START Material provided
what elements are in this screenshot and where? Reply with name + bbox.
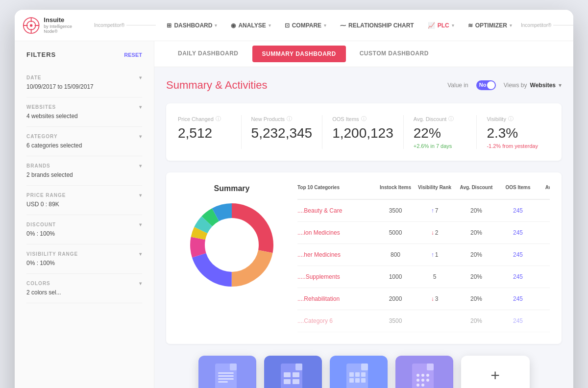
nav-analyse[interactable]: ◉ ANALYSE ▾ xyxy=(224,19,277,32)
metric-avg-discount-change: +2.6% in 7 days xyxy=(414,143,467,149)
td-visibility-5: ↓ 3 xyxy=(415,295,454,302)
nav-plc[interactable]: 📈 PLC ▾ xyxy=(421,19,461,32)
svg-rect-25 xyxy=(293,372,299,377)
table-row: .....Supplements 1000 5 20% 245 1000 999… xyxy=(297,266,550,288)
filter-discount-label[interactable]: DISCOUNT ▾ xyxy=(26,222,142,227)
competitor2-label-area: Incompetitor® xyxy=(521,23,573,28)
td-discount-1: 20% xyxy=(454,207,498,214)
competitor1-label-area: Incompetitor® xyxy=(94,23,156,28)
filter-brands-label[interactable]: BRANDS ▾ xyxy=(26,163,142,169)
td-category-6[interactable]: ....Category 6 xyxy=(297,317,376,324)
metric-visibility-change: -1.2% from yesterday xyxy=(487,143,540,149)
td-category-2[interactable]: ....ion Medicines xyxy=(297,229,376,236)
summary-section: Summary xyxy=(166,172,562,344)
xls-icon-area xyxy=(264,356,322,388)
table-row: ....Beauty & Care 3500 ↑ 7 20% 245 3500 … xyxy=(297,200,550,222)
toggle-label: No xyxy=(479,82,487,88)
export-csv-card[interactable]: CSV xyxy=(198,356,256,388)
info-icon: ⓘ xyxy=(448,115,454,122)
filter-price-label[interactable]: PRICE RANGE ▾ xyxy=(26,193,142,198)
filter-colors-label[interactable]: COLORS ▾ xyxy=(26,281,142,286)
nav-optimizer[interactable]: ≋ OPTIMIZER ▾ xyxy=(461,19,519,32)
toggle-switch[interactable]: No xyxy=(476,80,496,90)
table-row: ....Category 6 3500 20% 245 3500 999 ⊙ xyxy=(297,310,550,332)
nav-compare[interactable]: ⊡ COMPARE ▾ xyxy=(278,19,333,32)
td-discount-6: 20% xyxy=(454,317,498,324)
td-price-4: 1000 xyxy=(538,273,550,280)
td-oos-3[interactable]: 245 xyxy=(498,251,538,258)
filter-date-label[interactable]: DATE ▾ xyxy=(26,75,142,80)
chevron-icon: ▾ xyxy=(215,23,217,28)
td-oos-4[interactable]: 245 xyxy=(498,273,538,280)
td-oos-5[interactable]: 245 xyxy=(498,295,538,302)
export-dat-card[interactable]: DAT xyxy=(395,356,453,388)
td-category-5[interactable]: ....Rehabilitation xyxy=(297,295,376,302)
chevron-down-icon: ▾ xyxy=(139,281,142,286)
metric-oos-label: OOS Items ⓘ xyxy=(332,115,393,122)
td-discount-3: 20% xyxy=(454,251,498,258)
reset-button[interactable]: RESET xyxy=(124,52,142,58)
toggle-track[interactable]: No xyxy=(476,80,496,90)
metric-avg-discount: Avg. Discount ⓘ 22% +2.6% in 7 days xyxy=(404,115,477,149)
chevron-icon: ▾ xyxy=(324,23,326,28)
export-xls-card[interactable]: XLS xyxy=(264,356,322,388)
svg-point-40 xyxy=(426,374,429,377)
td-oos-1[interactable]: 245 xyxy=(498,207,538,214)
export-custom-card[interactable]: + Custom Export xyxy=(461,356,530,388)
td-oos-6[interactable]: 245 xyxy=(498,317,538,324)
th-instock: Instock Items xyxy=(376,184,415,193)
logo-text-area: Insuite by Intelligence Node® xyxy=(44,17,86,33)
value-in-label: Value in xyxy=(447,82,468,89)
metric-price-changed: Price Changed ⓘ 2,512 xyxy=(178,115,242,149)
svg-rect-30 xyxy=(349,372,354,377)
views-by-value[interactable]: Websites xyxy=(530,82,556,89)
td-price-2: 5000 xyxy=(538,229,550,236)
filter-category-label[interactable]: CATEGORY ▾ xyxy=(26,134,142,139)
svg-point-43 xyxy=(426,379,429,382)
filter-category-value: 6 categories selected xyxy=(26,142,142,149)
chevron-down-icon: ▾ xyxy=(139,75,142,80)
td-category-4[interactable]: .....Supplements xyxy=(297,273,376,280)
plc-icon: 📈 xyxy=(428,22,435,29)
png-file-icon xyxy=(346,364,371,388)
donut-chart xyxy=(188,201,276,289)
filter-websites: WEBSITES ▾ 4 websites selected xyxy=(26,97,142,127)
tab-custom[interactable]: CUSTOM DASHBOARD xyxy=(348,41,441,67)
metric-new-products: New Products ⓘ 5,232,345 xyxy=(242,115,323,149)
dashboard-icon: ⊞ xyxy=(167,22,172,29)
td-visibility-3: ↑ 1 xyxy=(415,251,454,258)
svg-rect-33 xyxy=(349,378,354,383)
svg-rect-29 xyxy=(361,364,368,370)
metric-new-products-value: 5,232,345 xyxy=(251,126,313,140)
filter-visibility-label[interactable]: VISIBILITY RANGE ▾ xyxy=(26,251,142,257)
td-discount-2: 20% xyxy=(454,229,498,236)
td-visibility-1: ↑ 7 xyxy=(415,207,454,214)
table-row: ....ion Medicines 5000 ↓ 2 20% 245 5000 … xyxy=(297,222,550,244)
chevron-down-icon: ▾ xyxy=(139,193,142,198)
metric-oos-items: OOS Items ⓘ 1,200,123 xyxy=(322,115,404,149)
metric-visibility: Visibility ⓘ 2.3% -1.2% from yesterday xyxy=(477,115,550,149)
svg-point-42 xyxy=(421,379,424,382)
nav-dashboard[interactable]: ⊞ DASHBOARD ▾ xyxy=(160,19,224,32)
td-instock-3: 800 xyxy=(376,251,415,258)
td-category-3[interactable]: ....her Medicines xyxy=(297,251,376,258)
chevron-down-icon: ▾ xyxy=(139,222,142,227)
nav-items: ⊞ DASHBOARD ▾ ◉ ANALYSE ▾ ⊡ COMPARE ▾ ⁓ … xyxy=(160,19,519,32)
td-discount-5: 20% xyxy=(454,295,498,302)
tab-daily[interactable]: DAILY DASHBOARD xyxy=(166,41,250,67)
td-category-1[interactable]: ....Beauty & Care xyxy=(297,207,376,214)
csv-file-icon xyxy=(215,364,240,388)
tab-summary[interactable]: SUMMARY DASHBOARD xyxy=(252,46,346,62)
filter-price-range: PRICE RANGE ▾ USD 0 : 89K xyxy=(26,186,142,215)
filter-brands: BRANDS ▾ 2 brands selected xyxy=(26,156,142,186)
table-row: ....her Medicines 800 ↑ 1 20% 245 800 99… xyxy=(297,244,550,266)
info-icon: ⓘ xyxy=(508,115,514,122)
logo-icon xyxy=(23,17,40,34)
filter-websites-label[interactable]: WEBSITES ▾ xyxy=(26,104,142,110)
nav-relationship[interactable]: ⁓ RELATIONSHIP CHART xyxy=(333,19,421,32)
td-oos-2[interactable]: 245 xyxy=(498,229,538,236)
dat-file-icon xyxy=(412,364,437,388)
td-price-3: 800 xyxy=(538,251,550,258)
export-png-card[interactable]: PNG xyxy=(330,356,388,388)
td-discount-4: 20% xyxy=(454,273,498,280)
END Material provided
Problem description: Start at the top line above and repeat the records verbatim, leaving images out.

Output of the exercise:
what elements are in this screenshot and where? Reply with name + bbox.
nav-analyse[interactable]: ◉ ANALYSE ▾ xyxy=(224,19,277,32)
metric-avg-discount-change: +2.6% in 7 days xyxy=(414,143,467,149)
td-visibility-5: ↓ 3 xyxy=(415,295,454,302)
nav-plc[interactable]: 📈 PLC ▾ xyxy=(421,19,461,32)
svg-rect-25 xyxy=(293,372,299,377)
table-row: .....Supplements 1000 5 20% 245 1000 999… xyxy=(297,266,550,288)
filter-discount-label[interactable]: DISCOUNT ▾ xyxy=(26,222,142,227)
competitor2-label-area: Incompetitor® xyxy=(521,23,573,28)
td-discount-1: 20% xyxy=(454,207,498,214)
competitor1-label-area: Incompetitor® xyxy=(94,23,156,28)
filter-brands-label[interactable]: BRANDS ▾ xyxy=(26,163,142,169)
td-category-6[interactable]: ....Category 6 xyxy=(297,317,376,324)
metric-visibility-change: -1.2% from yesterday xyxy=(487,143,540,149)
td-category-2[interactable]: ....ion Medicines xyxy=(297,229,376,236)
summary-section: Summary xyxy=(166,172,562,344)
xls-icon-area xyxy=(264,356,322,388)
table-row: ....Beauty & Care 3500 ↑ 7 20% 245 3500 … xyxy=(297,200,550,222)
toggle-label: No xyxy=(479,82,487,88)
export-csv-card[interactable]: CSV xyxy=(198,356,256,388)
info-icon: ⓘ xyxy=(448,115,454,122)
filter-price-label[interactable]: PRICE RANGE ▾ xyxy=(26,193,142,198)
filter-colors-label[interactable]: COLORS ▾ xyxy=(26,281,142,286)
nav-optimizer[interactable]: ≋ OPTIMIZER ▾ xyxy=(461,19,519,32)
toggle-switch[interactable]: No xyxy=(476,80,496,90)
table-row: ....Category 6 3500 20% 245 3500 999 ⊙ xyxy=(297,310,550,332)
nav-compare[interactable]: ⊡ COMPARE ▾ xyxy=(278,19,333,32)
td-discount-6: 20% xyxy=(454,317,498,324)
td-price-4: 1000 xyxy=(538,273,550,280)
td-oos-3[interactable]: 245 xyxy=(498,251,538,258)
filter-date-label[interactable]: DATE ▾ xyxy=(26,75,142,80)
chevron-icon: ▾ xyxy=(215,23,217,28)
td-oos-4[interactable]: 245 xyxy=(498,273,538,280)
td-oos-5[interactable]: 245 xyxy=(498,295,538,302)
export-dat-card[interactable]: DAT xyxy=(395,356,453,388)
td-category-5[interactable]: ....Rehabilitation xyxy=(297,295,376,302)
chevron-down-icon: ▾ xyxy=(139,281,142,286)
metric-oos-label: OOS Items ⓘ xyxy=(332,115,393,122)
td-discount-3: 20% xyxy=(454,251,498,258)
reset-button[interactable]: RESET xyxy=(124,52,142,58)
toggle-track[interactable]: No xyxy=(476,80,496,90)
metric-avg-discount: Avg. Discount ⓘ 22% +2.6% in 7 days xyxy=(404,115,477,149)
chevron-icon: ▾ xyxy=(324,23,326,28)
export-xls-card[interactable]: XLS xyxy=(264,356,322,388)
svg-point-40 xyxy=(426,374,429,377)
td-oos-1[interactable]: 245 xyxy=(498,207,538,214)
export-custom-card[interactable]: + Custom Export xyxy=(461,356,530,388)
td-oos-6[interactable]: 245 xyxy=(498,317,538,324)
th-instock: Instock Items xyxy=(376,184,415,193)
logo-text-area: Insuite by Intelligence Node® xyxy=(44,17,86,33)
value-in-label: Value in xyxy=(447,82,468,89)
metric-price-changed: Price Changed ⓘ 2,512 xyxy=(178,115,242,149)
svg-rect-30 xyxy=(349,372,354,377)
views-by-value[interactable]: Websites xyxy=(530,82,556,89)
td-price-2: 5000 xyxy=(538,229,550,236)
filter-category-label[interactable]: CATEGORY ▾ xyxy=(26,134,142,139)
svg-point-43 xyxy=(426,379,429,382)
filter-category-value: 6 categories selected xyxy=(26,142,142,149)
chevron-down-icon: ▾ xyxy=(139,75,142,80)
td-category-4[interactable]: .....Supplements xyxy=(297,273,376,280)
plc-icon: 📈 xyxy=(428,22,435,29)
png-file-icon xyxy=(346,364,371,388)
donut-chart xyxy=(188,201,276,289)
filter-websites: WEBSITES ▾ 4 websites selected xyxy=(26,97,142,127)
tab-custom[interactable]: CUSTOM DASHBOARD xyxy=(348,41,441,67)
metric-new-products: New Products ⓘ 5,232,345 xyxy=(242,115,323,149)
dashboard-icon: ⊞ xyxy=(167,22,172,29)
td-visibility-3: ↑ 1 xyxy=(415,251,454,258)
svg-rect-33 xyxy=(349,378,354,383)
svg-rect-29 xyxy=(361,364,368,370)
metric-new-products-value: 5,232,345 xyxy=(251,126,313,140)
filter-visibility-label[interactable]: VISIBILITY RANGE ▾ xyxy=(26,251,142,257)
td-discount-2: 20% xyxy=(454,229,498,236)
td-visibility-1: ↑ 7 xyxy=(415,207,454,214)
table-row: ....ion Medicines 5000 ↓ 2 20% 245 5000 … xyxy=(297,222,550,244)
chevron-down-icon: ▾ xyxy=(139,193,142,198)
metric-oos-items: OOS Items ⓘ 1,200,123 xyxy=(322,115,404,149)
metric-visibility: Visibility ⓘ 2.3% -1.2% from yesterday xyxy=(477,115,550,149)
svg-point-42 xyxy=(421,379,424,382)
nav-dashboard[interactable]: ⊞ DASHBOARD ▾ xyxy=(160,19,224,32)
td-instock-3: 800 xyxy=(376,251,415,258)
td-category-3[interactable]: ....her Medicines xyxy=(297,251,376,258)
chevron-down-icon: ▾ xyxy=(139,222,142,227)
nav-items: ⊞ DASHBOARD ▾ ◉ ANALYSE ▾ ⊡ COMPARE ▾ ⁓ … xyxy=(160,19,519,32)
td-discount-5: 20% xyxy=(454,295,498,302)
tab-daily[interactable]: DAILY DASHBOARD xyxy=(166,41,250,67)
td-category-1[interactable]: ....Beauty & Care xyxy=(297,207,376,214)
csv-file-icon xyxy=(215,364,240,388)
tab-summary[interactable]: SUMMARY DASHBOARD xyxy=(252,46,346,62)
filter-price-range: PRICE RANGE ▾ USD 0 : 89K xyxy=(26,186,142,215)
filter-brands: BRANDS ▾ 2 brands selected xyxy=(26,156,142,186)
table-row: ....her Medicines 800 ↑ 1 20% 245 800 99… xyxy=(297,244,550,266)
info-icon: ⓘ xyxy=(508,115,514,122)
logo-icon xyxy=(23,17,40,34)
filter-websites-label[interactable]: WEBSITES ▾ xyxy=(26,104,142,110)
nav-relationship[interactable]: ⁓ RELATIONSHIP CHART xyxy=(333,19,421,32)
td-oos-2[interactable]: 245 xyxy=(498,229,538,236)
dat-file-icon xyxy=(412,364,437,388)
td-price-3: 800 xyxy=(538,251,550,258)
export-png-card[interactable]: PNG xyxy=(330,356,388,388)
td-discount-4: 20% xyxy=(454,273,498,280)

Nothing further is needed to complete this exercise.